Recently, I encountered a project that needed to check the memory data and determine whether it was the same as the original value. I saw the existing algorithm MD5 CRC, and I felt that the speed was not satisfactory, therefore, I wrote a high-speed algorithm for detecting memory data.
This algorithm improves the verification speed by leveraging the advantages of multiple data commands in a single command of the cpu mmx microcommand, especially for large data volumes.

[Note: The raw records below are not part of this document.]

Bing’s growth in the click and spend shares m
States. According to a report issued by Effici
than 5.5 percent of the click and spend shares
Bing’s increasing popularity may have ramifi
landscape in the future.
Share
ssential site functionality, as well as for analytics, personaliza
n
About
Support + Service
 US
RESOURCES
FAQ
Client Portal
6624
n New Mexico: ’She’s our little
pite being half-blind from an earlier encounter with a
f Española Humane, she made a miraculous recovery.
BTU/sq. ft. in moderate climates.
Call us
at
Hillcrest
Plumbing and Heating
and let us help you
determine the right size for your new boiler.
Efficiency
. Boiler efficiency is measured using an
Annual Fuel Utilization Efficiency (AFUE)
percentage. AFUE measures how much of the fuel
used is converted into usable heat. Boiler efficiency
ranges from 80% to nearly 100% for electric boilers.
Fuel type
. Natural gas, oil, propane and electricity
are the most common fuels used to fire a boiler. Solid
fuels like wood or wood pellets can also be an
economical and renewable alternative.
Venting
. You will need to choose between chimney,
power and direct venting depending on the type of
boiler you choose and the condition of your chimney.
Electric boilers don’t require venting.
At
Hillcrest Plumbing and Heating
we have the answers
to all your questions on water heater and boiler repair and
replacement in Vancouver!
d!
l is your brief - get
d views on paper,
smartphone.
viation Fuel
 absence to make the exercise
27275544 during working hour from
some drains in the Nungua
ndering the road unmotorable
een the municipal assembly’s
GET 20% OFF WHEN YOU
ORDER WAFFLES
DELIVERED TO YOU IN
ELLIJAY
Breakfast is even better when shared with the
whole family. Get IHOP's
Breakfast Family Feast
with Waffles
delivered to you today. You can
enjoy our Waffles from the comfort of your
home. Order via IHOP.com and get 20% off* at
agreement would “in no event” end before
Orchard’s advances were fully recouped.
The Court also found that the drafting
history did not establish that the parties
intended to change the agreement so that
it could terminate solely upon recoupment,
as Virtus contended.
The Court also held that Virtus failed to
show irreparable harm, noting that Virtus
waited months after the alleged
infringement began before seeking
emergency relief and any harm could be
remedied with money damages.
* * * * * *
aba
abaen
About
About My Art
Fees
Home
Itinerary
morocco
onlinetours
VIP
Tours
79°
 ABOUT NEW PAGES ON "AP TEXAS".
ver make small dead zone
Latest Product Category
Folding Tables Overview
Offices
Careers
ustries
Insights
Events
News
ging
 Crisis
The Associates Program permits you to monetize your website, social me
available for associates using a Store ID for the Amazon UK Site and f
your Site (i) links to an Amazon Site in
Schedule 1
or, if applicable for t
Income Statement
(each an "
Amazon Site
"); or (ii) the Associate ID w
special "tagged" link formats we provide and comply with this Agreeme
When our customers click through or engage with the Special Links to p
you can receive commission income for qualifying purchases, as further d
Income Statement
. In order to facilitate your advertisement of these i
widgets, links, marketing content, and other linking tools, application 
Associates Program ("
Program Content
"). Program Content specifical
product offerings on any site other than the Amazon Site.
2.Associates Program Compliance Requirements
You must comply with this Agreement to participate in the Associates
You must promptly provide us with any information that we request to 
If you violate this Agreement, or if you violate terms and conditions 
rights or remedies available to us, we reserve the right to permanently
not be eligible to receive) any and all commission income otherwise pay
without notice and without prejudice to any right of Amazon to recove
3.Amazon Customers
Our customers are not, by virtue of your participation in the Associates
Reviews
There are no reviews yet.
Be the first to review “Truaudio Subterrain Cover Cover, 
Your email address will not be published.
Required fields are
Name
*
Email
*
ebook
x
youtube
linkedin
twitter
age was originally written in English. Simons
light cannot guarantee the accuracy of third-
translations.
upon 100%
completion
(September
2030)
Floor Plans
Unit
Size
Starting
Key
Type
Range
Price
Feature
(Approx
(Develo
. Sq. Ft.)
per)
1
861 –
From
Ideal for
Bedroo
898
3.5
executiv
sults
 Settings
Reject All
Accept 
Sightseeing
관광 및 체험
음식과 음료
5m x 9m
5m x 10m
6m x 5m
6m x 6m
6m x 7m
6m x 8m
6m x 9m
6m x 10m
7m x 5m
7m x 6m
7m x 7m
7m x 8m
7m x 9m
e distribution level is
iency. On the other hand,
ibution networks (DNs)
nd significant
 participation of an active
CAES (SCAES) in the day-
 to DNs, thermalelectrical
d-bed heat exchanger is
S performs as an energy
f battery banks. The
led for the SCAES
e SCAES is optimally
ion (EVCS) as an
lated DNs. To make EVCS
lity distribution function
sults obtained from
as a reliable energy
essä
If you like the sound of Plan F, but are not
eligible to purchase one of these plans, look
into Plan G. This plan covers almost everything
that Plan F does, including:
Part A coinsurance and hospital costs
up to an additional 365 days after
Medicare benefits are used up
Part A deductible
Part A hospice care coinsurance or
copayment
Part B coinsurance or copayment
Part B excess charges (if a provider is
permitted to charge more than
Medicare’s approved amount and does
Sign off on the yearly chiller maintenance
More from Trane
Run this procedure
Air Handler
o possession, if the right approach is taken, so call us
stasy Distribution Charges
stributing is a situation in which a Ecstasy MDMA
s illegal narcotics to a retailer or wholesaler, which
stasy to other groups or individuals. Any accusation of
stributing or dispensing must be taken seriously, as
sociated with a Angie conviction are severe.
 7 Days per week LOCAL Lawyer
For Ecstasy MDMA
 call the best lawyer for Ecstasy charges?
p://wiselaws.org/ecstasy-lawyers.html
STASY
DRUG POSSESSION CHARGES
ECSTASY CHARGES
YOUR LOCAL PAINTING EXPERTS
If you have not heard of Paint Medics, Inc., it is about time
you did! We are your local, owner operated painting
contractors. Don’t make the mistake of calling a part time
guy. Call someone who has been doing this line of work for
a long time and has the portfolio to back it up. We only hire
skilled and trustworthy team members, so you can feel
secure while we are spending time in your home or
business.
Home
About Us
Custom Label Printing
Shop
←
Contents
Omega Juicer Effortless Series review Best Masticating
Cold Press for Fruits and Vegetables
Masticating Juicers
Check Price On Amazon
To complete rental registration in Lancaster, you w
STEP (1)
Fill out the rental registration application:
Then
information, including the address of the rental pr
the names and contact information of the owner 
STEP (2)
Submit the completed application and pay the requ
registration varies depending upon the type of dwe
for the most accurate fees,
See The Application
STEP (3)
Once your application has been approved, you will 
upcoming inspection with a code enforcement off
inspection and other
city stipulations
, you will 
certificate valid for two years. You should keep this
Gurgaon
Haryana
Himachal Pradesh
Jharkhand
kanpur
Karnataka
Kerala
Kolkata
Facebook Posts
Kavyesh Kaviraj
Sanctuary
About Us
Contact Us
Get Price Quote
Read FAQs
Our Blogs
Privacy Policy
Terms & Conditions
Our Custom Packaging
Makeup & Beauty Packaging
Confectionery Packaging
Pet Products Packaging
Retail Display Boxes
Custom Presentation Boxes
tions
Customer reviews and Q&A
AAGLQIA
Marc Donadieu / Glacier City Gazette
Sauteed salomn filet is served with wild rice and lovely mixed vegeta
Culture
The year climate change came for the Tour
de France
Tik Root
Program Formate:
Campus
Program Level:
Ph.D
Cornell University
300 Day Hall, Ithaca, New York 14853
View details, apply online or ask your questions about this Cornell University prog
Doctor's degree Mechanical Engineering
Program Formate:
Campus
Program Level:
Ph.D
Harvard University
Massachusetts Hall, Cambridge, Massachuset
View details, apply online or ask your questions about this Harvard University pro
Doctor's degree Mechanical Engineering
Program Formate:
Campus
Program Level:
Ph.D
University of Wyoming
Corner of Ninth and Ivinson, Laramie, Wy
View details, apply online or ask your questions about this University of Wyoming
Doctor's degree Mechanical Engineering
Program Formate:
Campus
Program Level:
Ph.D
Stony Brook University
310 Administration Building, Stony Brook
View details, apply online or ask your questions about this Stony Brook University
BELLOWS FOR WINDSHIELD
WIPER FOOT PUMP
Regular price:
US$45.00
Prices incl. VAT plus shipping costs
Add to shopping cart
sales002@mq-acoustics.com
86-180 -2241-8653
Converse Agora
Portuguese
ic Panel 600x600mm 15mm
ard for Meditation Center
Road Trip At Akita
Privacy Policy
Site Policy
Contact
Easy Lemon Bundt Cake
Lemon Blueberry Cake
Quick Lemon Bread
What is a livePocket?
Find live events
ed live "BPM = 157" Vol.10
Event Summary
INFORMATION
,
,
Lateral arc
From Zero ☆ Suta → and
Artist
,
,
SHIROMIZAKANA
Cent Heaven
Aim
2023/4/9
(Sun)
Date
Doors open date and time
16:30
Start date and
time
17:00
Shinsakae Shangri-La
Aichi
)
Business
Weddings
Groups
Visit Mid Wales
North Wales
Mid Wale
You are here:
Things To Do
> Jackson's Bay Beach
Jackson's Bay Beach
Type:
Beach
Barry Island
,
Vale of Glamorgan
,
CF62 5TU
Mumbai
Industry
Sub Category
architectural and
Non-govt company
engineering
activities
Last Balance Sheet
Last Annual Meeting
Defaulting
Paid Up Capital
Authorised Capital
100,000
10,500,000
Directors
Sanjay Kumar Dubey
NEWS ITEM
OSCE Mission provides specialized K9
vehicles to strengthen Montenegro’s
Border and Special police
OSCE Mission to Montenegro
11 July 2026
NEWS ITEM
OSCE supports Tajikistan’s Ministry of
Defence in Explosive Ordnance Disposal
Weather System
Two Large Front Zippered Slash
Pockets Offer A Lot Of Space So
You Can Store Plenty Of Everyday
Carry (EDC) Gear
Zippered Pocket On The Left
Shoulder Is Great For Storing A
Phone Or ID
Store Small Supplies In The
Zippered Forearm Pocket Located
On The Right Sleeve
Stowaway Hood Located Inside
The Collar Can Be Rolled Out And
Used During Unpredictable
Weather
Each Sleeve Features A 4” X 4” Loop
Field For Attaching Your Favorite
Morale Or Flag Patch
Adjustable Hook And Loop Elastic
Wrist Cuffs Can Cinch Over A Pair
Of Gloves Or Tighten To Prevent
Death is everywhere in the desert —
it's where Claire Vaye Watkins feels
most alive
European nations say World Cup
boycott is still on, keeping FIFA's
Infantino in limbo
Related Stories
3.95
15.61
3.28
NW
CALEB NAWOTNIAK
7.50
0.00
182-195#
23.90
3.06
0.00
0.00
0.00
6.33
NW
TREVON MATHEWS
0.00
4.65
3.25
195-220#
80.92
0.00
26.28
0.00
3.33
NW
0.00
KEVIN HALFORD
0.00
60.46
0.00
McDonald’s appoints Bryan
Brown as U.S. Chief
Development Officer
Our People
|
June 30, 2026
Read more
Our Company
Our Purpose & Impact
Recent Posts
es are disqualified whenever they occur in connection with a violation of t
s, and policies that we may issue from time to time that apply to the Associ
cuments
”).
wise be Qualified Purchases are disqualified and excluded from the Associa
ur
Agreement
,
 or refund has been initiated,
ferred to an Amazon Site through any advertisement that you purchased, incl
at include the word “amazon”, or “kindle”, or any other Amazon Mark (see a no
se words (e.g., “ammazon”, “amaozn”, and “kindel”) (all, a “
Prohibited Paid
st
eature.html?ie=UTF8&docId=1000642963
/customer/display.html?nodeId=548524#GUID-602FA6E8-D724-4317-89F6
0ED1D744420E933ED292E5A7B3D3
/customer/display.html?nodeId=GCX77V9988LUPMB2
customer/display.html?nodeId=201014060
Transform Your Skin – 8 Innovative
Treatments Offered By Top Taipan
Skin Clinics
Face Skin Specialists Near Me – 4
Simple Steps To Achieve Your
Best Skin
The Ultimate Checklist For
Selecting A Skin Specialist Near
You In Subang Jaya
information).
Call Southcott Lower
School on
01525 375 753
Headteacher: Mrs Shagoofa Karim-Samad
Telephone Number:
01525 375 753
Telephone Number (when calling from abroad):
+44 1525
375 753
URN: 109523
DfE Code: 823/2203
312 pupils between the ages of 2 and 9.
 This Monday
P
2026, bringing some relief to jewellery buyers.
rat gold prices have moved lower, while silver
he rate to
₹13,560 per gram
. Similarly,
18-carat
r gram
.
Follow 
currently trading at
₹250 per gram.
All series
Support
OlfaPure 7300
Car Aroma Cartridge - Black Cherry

1. Algorithm for obtaining the original memory data verification value:
Function getmemoryvalue (asource: pointer; asize: DWORD): pint64; {used to obtain the matching code of the specified memory MMX and checkmemory}
ASM
MoV ESI, asource // start address
MoV ECx, asize // Length
SHR ECx, 6 // except 64
MoV eax, 0
Emms
Pxor mm0, mm0
Pxor MM1, MM1
Pxor mm2, mm2
Pxor mm3, mm3
Pxor mm4, mm4
Pxor MM5, MM5
Pxor mm6, mm6
Pxor mm7, mm7
@ Xorloop:
Pxor mm0, qword PTR [ESI + eax]
Pxor MM1, qword PTR [ESI + eax + $8]
Pxor mm2, qword PTR [ESI + eax + $10]
Pxor mm3, qword PTR [ESI + eax + $18]
Pxor mm4, qword PTR [ESI + eax + $20]
Pxor MM5, qword PTR [ESI + eax + $28]
Pxor mm6, qword PTR [ESI + eax + $30]
Pxor mm7, qword PTR [ESI + eax + $38]
Add eax, $40 // 64
Sub ECx, 1
Jnz @ xorloop
Pxor mm0, MM1
Pxor mm0, mm2
Pxor mm0, mm3
Pxor mm0, mm4
Pxor mm0, MM5
Pxor mm0, mm6
Pxor mm0, mm7
Lea eax, [esp + $8] // mmxvalue
Movq qword PTR [eax], mm0 // Save the result of MMX operation
Sfence
Emms
End;
2. Memory Data check Value algorithm:
Function checkmemory (asource: pointer; asize: DWORD; mmxvalue: pint64): Boolean;
{Memory verification detection. If mmxvaule is set to the normal memory value, it is obtained by getmemoryvalue. If modified, true is returned}
ASM
MoV ESI, asource // start address
MoV ECx, asize // Length
SHR ECx, 6 // except 64
MoV eax, 0
Emms
Pxor mm0, mm0
Pxor MM1, MM1
Pxor mm2, mm2
Pxor mm3, mm3
Pxor mm4, mm4
Pxor MM5, MM5
Pxor mm6, mm6
Pxor mm7, mm7
@ Xorloop:
Pxor mm0, qword PTR [ESI + eax]
Pxor MM1, qword PTR [ESI + eax + $8]
Pxor mm2, qword PTR [ESI + eax + $10]
Pxor mm3, qword PTR [ESI + eax + $18]
Pxor mm4, qword PTR [ESI + eax + $20]
Pxor MM5, qword PTR [ESI + eax + $28]
Pxor mm6, qword PTR [ESI + eax + $30]
Pxor mm7, qword PTR [ESI + eax + $38]
Add eax, $40 // 64
Sub ECx, 1
Jnz @ xorloop
Pxor mm0, MM1
Pxor mm0, mm2
Pxor mm0, mm3
Pxor mm0, mm4
Pxor mm0, MM5
Pxor mm0, mm6
Pxor mm0, mm7
MoV eax, [esp + $8] // mmxvalue
Movq MM1, qword PTR [eax] // read Value Comparison
Pxor mm0, MM1
Movq qword PTR [eax], mm0 // Save the result
Sfence
Emms
Xor esi, ESI
Cmp dword ptr [eax], ESI
JNE @ Fal
Cmp dword ptr [eax + 4], ESI
JNE @ Fal
XOR eax, eax // check successful
JMP @ exit
@ FAL: // check failed
MoV eax, 1
@ Exit:
End;
It must be noted that the algorithm has a defect that bytes must be aligned by 64 bytes. Otherwise, the detection will be incomplete and the last 1-63byte may not be detected, of course, you can also modify the above algorithm to automatically adapt to it. the above Code also has room for optimization, such as adding cache high-speed cache pre-read processing prefetchnta pre-read optimization speed. failed to join due to time shortage.